▸ Assigned task: Scan the records for the word "results". Return each line where it is found.

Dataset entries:
====================

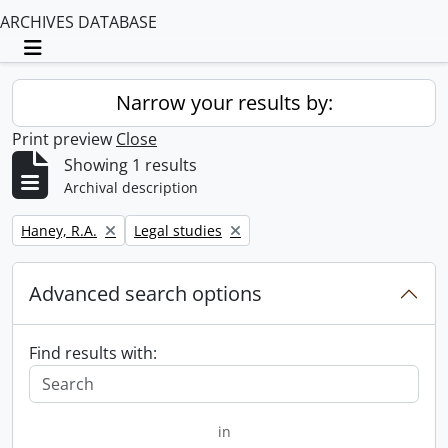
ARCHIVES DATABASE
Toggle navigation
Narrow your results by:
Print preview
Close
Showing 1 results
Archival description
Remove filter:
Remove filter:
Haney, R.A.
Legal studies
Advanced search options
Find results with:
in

====================

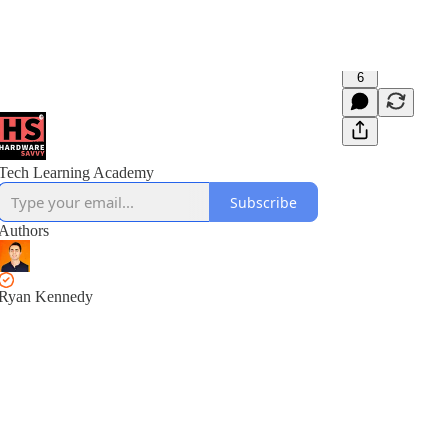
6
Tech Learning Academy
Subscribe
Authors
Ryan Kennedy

====================

▸ Expected answer:
Narrow your results by:
Showing 1 results
Find results with:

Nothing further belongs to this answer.